(Page-level text extractions)
>>>

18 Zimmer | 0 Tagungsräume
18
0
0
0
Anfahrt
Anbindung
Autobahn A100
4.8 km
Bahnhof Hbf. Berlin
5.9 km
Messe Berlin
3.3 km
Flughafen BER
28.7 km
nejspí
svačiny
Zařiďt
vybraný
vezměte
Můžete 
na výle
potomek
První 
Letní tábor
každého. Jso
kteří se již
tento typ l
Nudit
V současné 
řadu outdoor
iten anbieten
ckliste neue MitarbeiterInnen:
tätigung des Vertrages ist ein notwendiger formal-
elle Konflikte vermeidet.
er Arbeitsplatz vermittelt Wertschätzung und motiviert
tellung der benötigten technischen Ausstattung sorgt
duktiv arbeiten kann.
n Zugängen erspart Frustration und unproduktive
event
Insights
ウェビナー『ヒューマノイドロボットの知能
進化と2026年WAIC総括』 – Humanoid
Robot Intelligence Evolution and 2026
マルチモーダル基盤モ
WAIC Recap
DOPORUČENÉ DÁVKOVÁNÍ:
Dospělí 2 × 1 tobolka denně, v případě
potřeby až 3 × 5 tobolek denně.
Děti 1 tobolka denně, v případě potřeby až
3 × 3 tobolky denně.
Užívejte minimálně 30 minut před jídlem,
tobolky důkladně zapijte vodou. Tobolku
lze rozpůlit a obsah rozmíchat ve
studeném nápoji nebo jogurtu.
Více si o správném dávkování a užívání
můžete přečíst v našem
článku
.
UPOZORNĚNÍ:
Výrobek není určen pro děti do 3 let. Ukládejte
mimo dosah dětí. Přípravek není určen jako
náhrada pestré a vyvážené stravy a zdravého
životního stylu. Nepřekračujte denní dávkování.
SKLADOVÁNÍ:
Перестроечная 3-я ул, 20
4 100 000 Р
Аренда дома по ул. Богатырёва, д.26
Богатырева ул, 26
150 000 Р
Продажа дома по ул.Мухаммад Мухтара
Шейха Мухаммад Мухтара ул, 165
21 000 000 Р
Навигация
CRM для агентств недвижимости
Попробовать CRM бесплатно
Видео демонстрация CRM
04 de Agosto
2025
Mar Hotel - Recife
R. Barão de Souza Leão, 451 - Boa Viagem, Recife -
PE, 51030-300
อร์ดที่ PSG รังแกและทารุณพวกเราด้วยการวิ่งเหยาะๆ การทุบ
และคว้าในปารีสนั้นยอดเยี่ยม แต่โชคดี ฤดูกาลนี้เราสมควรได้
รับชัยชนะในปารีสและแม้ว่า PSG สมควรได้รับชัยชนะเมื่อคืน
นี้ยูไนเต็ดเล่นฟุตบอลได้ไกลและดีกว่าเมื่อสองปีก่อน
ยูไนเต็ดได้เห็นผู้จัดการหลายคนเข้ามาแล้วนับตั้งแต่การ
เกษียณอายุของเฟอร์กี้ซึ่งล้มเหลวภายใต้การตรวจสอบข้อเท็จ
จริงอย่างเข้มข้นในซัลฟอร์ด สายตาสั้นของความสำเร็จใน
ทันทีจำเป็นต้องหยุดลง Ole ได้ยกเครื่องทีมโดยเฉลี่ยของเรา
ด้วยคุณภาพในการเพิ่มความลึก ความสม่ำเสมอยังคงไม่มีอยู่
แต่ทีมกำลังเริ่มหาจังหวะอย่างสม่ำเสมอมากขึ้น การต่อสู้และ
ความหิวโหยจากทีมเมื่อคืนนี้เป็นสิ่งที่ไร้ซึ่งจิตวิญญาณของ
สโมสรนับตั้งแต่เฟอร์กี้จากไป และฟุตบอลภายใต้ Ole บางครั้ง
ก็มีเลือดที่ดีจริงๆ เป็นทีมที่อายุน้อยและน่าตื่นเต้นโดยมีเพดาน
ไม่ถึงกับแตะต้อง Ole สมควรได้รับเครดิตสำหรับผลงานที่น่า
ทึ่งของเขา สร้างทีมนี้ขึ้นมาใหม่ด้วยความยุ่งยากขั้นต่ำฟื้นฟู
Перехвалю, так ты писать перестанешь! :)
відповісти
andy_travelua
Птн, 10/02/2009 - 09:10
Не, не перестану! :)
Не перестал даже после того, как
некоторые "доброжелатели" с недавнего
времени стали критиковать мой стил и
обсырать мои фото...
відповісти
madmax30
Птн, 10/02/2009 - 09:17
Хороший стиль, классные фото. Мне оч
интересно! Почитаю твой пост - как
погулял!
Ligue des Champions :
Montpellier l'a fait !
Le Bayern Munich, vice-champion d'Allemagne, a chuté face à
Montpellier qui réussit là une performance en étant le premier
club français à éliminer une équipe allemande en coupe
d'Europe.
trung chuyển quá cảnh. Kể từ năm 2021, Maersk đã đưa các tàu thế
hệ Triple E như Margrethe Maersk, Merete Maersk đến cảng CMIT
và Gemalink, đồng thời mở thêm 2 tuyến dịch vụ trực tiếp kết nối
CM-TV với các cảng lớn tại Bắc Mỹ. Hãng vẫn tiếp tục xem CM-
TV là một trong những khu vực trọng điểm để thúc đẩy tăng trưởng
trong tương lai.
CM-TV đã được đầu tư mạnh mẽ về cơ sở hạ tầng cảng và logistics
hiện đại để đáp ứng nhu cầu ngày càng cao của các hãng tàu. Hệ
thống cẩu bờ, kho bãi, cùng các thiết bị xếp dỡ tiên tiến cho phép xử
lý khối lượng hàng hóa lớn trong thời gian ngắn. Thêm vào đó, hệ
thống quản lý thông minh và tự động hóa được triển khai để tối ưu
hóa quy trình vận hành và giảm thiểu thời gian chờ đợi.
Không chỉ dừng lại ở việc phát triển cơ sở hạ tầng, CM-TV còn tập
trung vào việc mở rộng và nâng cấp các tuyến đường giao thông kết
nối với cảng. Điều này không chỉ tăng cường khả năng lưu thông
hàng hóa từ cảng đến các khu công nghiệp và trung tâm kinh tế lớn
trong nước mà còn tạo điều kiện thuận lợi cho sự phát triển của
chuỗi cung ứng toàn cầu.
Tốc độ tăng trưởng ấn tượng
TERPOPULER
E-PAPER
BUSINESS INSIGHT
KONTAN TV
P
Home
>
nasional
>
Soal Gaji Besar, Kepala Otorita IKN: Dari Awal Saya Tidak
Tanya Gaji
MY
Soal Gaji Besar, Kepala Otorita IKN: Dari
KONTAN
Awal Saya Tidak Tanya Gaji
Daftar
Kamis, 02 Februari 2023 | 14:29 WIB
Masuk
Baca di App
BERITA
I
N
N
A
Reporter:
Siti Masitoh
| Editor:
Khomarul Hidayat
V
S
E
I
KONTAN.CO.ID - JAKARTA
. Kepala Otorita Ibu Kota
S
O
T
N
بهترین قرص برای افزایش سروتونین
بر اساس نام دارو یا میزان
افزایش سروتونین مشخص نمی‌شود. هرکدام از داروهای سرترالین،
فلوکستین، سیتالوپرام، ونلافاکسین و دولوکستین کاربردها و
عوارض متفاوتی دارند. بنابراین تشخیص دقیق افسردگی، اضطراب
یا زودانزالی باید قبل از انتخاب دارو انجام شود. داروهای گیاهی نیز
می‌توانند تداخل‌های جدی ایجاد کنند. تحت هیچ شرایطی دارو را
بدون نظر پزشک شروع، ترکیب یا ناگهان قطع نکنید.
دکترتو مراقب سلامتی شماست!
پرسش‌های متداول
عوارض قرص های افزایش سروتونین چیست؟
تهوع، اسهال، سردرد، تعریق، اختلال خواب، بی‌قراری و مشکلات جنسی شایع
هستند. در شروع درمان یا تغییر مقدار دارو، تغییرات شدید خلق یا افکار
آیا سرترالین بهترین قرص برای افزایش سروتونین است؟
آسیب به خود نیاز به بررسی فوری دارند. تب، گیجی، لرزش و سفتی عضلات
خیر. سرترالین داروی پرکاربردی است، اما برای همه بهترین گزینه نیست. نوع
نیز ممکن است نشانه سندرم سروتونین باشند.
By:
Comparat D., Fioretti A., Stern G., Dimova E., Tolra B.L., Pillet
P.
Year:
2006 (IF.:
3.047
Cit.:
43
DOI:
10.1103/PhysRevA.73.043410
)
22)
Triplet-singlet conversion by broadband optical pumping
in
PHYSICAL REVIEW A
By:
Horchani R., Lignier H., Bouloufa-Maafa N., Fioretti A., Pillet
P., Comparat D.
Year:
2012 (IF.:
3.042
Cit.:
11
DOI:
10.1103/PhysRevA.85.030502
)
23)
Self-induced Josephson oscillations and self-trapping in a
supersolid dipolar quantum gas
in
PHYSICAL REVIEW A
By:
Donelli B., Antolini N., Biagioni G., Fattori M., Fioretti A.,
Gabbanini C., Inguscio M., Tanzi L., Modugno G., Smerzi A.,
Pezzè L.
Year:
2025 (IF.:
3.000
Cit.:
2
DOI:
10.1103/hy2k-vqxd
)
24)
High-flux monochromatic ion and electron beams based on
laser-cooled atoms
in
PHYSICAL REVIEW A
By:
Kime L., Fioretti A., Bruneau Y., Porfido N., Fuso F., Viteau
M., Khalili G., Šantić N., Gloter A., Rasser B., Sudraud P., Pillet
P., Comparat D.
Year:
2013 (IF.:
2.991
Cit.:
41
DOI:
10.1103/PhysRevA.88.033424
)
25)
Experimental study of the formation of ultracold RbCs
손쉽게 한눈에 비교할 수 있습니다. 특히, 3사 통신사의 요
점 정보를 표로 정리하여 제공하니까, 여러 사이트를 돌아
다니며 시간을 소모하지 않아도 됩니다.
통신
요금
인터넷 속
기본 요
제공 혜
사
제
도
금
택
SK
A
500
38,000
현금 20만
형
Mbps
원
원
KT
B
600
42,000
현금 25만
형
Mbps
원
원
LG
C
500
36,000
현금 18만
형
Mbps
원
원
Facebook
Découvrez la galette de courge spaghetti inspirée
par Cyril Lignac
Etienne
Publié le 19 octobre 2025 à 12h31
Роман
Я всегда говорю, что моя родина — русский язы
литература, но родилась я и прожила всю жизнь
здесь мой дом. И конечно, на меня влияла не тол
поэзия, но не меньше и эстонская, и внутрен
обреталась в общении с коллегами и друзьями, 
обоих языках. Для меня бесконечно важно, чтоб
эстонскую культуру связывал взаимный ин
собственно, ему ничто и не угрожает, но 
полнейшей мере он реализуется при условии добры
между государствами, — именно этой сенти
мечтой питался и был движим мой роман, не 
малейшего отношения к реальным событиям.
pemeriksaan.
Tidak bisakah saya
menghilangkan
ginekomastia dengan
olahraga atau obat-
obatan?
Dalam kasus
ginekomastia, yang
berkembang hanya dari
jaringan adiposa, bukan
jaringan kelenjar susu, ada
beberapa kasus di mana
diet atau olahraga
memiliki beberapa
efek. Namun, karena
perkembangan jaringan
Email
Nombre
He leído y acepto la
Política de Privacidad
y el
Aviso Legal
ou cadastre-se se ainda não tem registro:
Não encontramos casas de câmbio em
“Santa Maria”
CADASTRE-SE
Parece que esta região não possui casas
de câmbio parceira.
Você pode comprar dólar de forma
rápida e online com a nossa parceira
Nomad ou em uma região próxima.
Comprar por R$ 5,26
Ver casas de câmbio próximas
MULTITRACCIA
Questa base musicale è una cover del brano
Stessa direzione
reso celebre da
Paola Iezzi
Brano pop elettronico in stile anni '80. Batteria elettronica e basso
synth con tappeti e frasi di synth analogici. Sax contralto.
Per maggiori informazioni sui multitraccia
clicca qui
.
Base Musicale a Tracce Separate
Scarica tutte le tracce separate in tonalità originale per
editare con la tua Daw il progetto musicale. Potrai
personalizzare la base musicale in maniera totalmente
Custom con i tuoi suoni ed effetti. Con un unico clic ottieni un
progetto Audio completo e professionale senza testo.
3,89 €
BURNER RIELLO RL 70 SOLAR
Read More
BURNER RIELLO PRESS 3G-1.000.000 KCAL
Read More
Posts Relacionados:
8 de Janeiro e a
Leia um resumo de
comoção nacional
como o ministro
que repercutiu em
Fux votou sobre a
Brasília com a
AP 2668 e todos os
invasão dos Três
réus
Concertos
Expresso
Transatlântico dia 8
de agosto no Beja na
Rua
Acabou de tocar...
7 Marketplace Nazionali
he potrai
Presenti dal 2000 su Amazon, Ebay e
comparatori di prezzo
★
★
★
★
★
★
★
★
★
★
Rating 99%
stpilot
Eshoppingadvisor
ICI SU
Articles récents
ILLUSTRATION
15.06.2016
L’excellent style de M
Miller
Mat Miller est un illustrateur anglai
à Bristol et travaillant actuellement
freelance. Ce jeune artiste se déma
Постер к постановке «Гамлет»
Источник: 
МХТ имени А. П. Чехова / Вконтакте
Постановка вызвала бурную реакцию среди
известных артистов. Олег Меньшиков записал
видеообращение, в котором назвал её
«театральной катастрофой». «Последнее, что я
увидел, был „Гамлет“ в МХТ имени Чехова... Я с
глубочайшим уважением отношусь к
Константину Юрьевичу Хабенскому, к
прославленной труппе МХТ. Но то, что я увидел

<<<

EXERCISE AIM: Reproduce the lines above, beginning at the line with "hóa quy trình" and stopping after the line with "آسیب به خود", exactly as they are.

WRITTEN RESPONSE:
hóa quy trình vận hành và giảm thiểu thời gian chờ đợi.
Không chỉ dừng lại ở việc phát triển cơ sở hạ tầng, CM-TV còn tập
trung vào việc mở rộng và nâng cấp các tuyến đường giao thông kết
nối với cảng. Điều này không chỉ tăng cường khả năng lưu thông
hàng hóa từ cảng đến các khu công nghiệp và trung tâm kinh tế lớn
trong nước mà còn tạo điều kiện thuận lợi cho sự phát triển của
chuỗi cung ứng toàn cầu.
Tốc độ tăng trưởng ấn tượng
TERPOPULER
E-PAPER
BUSINESS INSIGHT
KONTAN TV
P
Home
>
nasional
>
Soal Gaji Besar, Kepala Otorita IKN: Dari Awal Saya Tidak
Tanya Gaji
MY
Soal Gaji Besar, Kepala Otorita IKN: Dari
KONTAN
Awal Saya Tidak Tanya Gaji
Daftar
Kamis, 02 Februari 2023 | 14:29 WIB
Masuk
Baca di App
BERITA
I
N
N
A
Reporter:
Siti Masitoh
| Editor:
Khomarul Hidayat
V
S
E
I
KONTAN.CO.ID - JAKARTA
. Kepala Otorita Ibu Kota
S
O
T
N
بهترین قرص برای افزایش سروتونین
بر اساس نام دارو یا میزان
افزایش سروتونین مشخص نمی‌شود. هرکدام از داروهای سرترالین،
فلوکستین، سیتالوپرام، ونلافاکسین و دولوکستین کاربردها و
عوارض متفاوتی دارند. بنابراین تشخیص دقیق افسردگی، اضطراب
یا زودانزالی باید قبل از انتخاب دارو انجام شود. داروهای گیاهی نیز
می‌توانند تداخل‌های جدی ایجاد کنند. تحت هیچ شرایطی دارو را
بدون نظر پزشک شروع، ترکیب یا ناگهان قطع نکنید.
دکترتو مراقب سلامتی شماست!
پرسش‌های متداول
عوارض قرص های افزایش سروتونین چیست؟
تهوع، اسهال، سردرد، تعریق، اختلال خواب، بی‌قراری و مشکلات جنسی شایع
هستند. در شروع درمان یا تغییر مقدار دارو، تغییرات شدید خلق یا افکار
آیا سرترالین بهترین قرص برای افزایش سروتونین است؟
آسیب به خود نیاز به بررسی فوری دارند. تب، گیجی، لرزش و سفتی عضلات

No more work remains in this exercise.